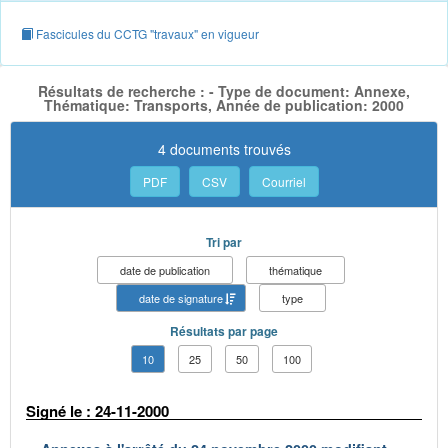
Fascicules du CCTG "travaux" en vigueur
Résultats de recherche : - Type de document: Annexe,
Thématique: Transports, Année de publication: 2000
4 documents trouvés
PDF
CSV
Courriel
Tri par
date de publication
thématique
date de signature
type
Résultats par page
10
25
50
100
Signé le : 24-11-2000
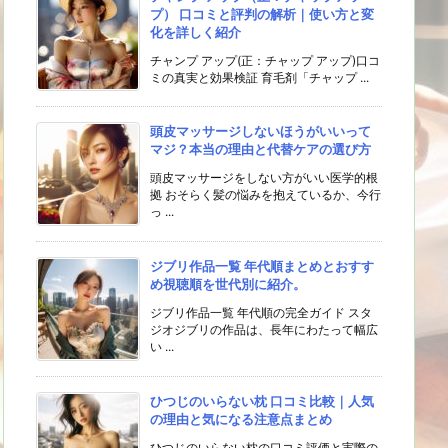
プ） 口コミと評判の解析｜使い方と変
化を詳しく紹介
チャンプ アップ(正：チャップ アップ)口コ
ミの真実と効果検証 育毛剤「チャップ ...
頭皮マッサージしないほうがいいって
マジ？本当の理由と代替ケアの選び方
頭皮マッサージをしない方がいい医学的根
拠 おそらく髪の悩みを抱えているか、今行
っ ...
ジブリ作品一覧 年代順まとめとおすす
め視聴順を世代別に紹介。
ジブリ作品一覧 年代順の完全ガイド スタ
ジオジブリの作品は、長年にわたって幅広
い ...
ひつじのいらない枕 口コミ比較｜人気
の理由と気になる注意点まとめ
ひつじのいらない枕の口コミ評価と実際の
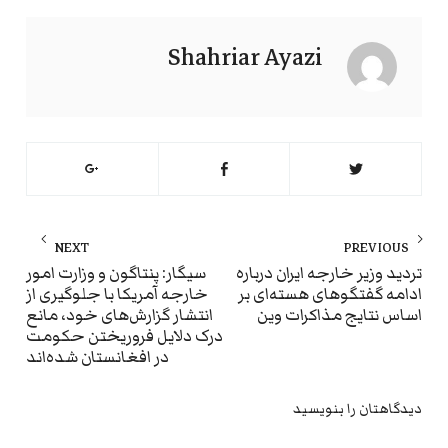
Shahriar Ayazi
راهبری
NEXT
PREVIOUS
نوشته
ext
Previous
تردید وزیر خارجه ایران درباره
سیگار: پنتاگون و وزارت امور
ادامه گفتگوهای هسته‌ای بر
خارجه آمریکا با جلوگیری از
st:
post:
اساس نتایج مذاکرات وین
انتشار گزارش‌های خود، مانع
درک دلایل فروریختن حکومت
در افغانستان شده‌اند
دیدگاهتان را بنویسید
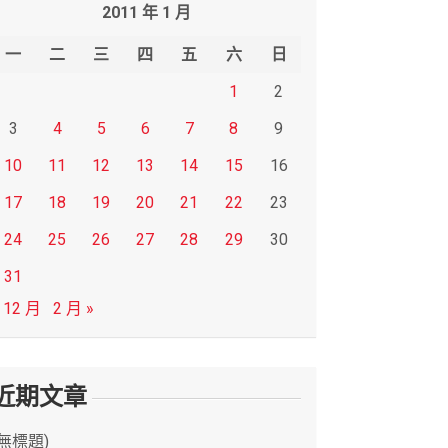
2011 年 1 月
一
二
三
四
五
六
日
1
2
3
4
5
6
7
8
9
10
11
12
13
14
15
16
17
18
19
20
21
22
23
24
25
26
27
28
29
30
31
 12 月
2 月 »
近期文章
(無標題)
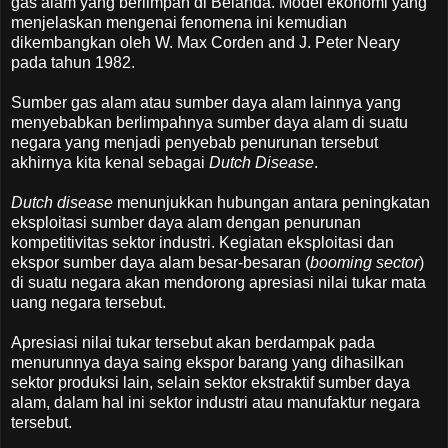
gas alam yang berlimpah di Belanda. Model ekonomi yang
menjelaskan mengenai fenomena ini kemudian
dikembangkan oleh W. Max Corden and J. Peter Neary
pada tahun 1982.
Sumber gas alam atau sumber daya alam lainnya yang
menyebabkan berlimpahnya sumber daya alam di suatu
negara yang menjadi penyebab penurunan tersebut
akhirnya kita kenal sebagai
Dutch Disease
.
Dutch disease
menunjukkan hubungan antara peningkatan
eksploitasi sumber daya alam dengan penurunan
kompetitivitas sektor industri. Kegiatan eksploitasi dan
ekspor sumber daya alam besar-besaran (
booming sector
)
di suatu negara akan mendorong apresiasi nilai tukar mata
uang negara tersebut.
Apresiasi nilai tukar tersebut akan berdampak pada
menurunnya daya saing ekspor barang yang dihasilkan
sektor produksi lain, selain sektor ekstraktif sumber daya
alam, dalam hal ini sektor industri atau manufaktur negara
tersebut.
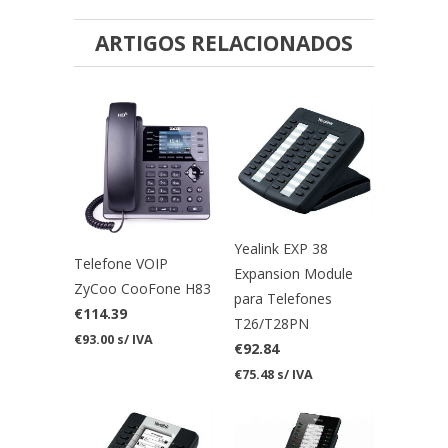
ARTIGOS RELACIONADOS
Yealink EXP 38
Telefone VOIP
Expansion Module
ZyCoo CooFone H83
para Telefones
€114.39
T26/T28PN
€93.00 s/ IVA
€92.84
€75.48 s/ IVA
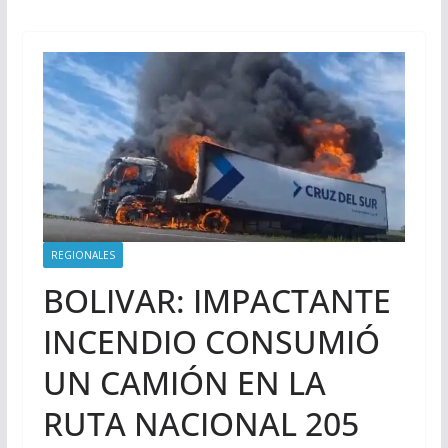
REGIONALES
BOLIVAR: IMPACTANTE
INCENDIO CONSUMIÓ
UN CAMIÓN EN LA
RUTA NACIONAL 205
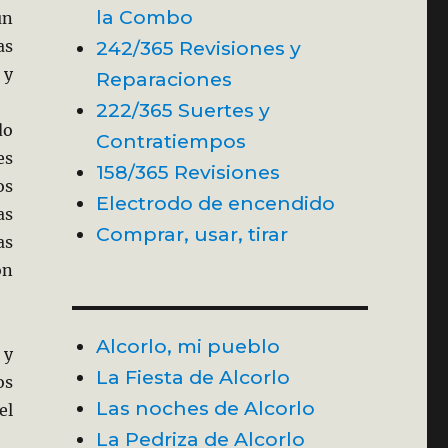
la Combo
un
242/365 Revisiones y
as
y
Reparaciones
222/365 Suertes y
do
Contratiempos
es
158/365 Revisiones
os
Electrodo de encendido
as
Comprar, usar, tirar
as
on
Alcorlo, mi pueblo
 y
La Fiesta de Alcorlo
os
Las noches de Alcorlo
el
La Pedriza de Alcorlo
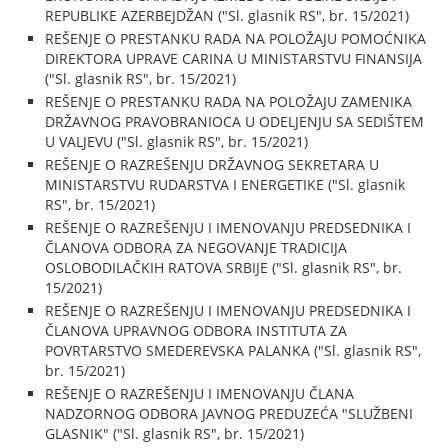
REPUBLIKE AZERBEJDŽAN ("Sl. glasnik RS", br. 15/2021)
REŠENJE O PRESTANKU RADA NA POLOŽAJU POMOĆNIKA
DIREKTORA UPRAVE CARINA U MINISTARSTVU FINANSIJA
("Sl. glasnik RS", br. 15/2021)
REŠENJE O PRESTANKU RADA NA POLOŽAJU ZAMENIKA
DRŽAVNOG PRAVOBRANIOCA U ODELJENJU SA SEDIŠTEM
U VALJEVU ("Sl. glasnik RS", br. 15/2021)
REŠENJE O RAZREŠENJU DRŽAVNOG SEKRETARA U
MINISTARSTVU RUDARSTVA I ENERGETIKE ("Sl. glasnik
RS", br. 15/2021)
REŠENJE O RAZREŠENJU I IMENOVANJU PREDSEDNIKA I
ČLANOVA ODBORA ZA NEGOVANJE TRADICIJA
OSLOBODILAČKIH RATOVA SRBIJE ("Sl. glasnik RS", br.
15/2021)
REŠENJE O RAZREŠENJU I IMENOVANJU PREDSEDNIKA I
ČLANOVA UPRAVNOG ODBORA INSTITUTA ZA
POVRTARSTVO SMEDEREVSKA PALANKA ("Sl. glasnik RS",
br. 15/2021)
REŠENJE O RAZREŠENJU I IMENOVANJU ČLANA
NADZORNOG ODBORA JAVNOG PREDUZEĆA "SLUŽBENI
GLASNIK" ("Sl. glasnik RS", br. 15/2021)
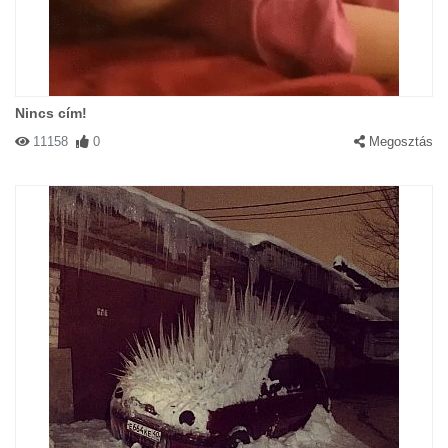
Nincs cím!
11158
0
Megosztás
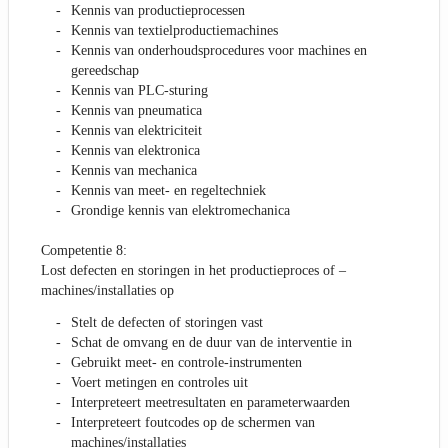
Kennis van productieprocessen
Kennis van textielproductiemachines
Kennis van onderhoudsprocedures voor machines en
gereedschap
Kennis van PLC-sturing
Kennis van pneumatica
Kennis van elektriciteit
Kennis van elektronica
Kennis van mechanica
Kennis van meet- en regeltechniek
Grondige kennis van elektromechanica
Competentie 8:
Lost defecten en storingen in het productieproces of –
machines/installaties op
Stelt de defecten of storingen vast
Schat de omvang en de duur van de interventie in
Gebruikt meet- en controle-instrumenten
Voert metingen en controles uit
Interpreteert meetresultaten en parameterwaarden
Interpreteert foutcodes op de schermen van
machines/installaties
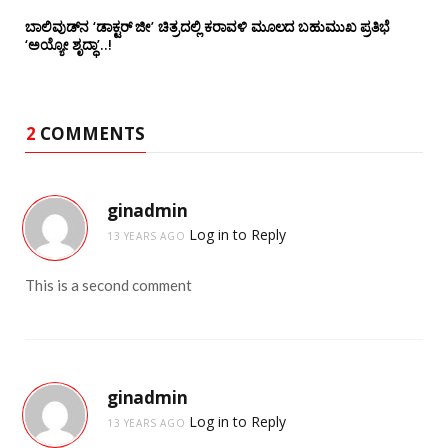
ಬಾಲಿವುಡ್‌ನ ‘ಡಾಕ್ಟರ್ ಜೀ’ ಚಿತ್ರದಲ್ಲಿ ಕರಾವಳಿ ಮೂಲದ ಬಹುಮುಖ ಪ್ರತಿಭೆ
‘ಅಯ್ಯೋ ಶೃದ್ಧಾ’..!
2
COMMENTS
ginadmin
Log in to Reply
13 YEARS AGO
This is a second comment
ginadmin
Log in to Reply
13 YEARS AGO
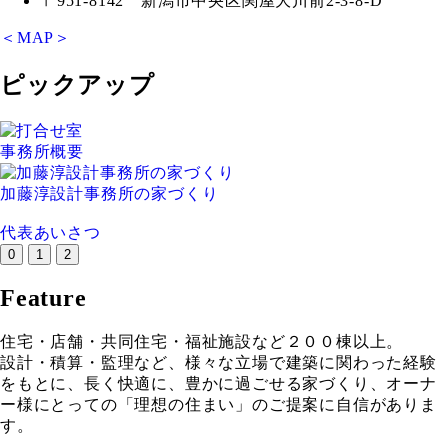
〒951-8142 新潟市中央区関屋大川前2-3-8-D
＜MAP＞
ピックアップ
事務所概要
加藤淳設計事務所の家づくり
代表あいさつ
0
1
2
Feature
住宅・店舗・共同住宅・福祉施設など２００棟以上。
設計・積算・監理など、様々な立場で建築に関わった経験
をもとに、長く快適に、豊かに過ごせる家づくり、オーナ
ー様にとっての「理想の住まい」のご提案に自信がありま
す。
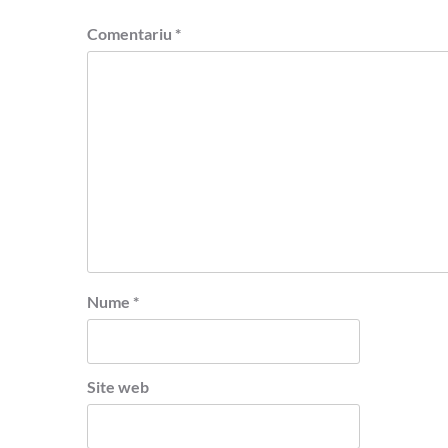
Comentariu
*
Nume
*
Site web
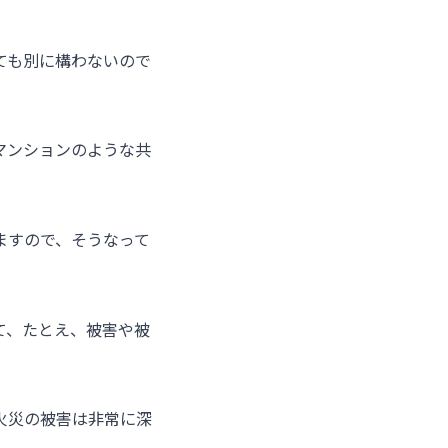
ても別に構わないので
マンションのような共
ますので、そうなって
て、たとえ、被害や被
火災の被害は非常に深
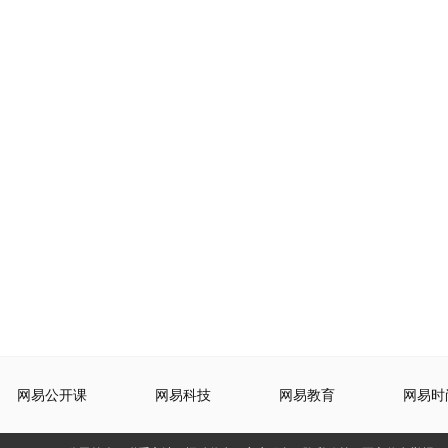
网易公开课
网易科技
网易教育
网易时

==============================

TASK OBJECTIVE –
Gather all lines with the string "publication" from the data.

FINISHED TASK –
Thématique: Transports, Année de publication: 2000
date de publication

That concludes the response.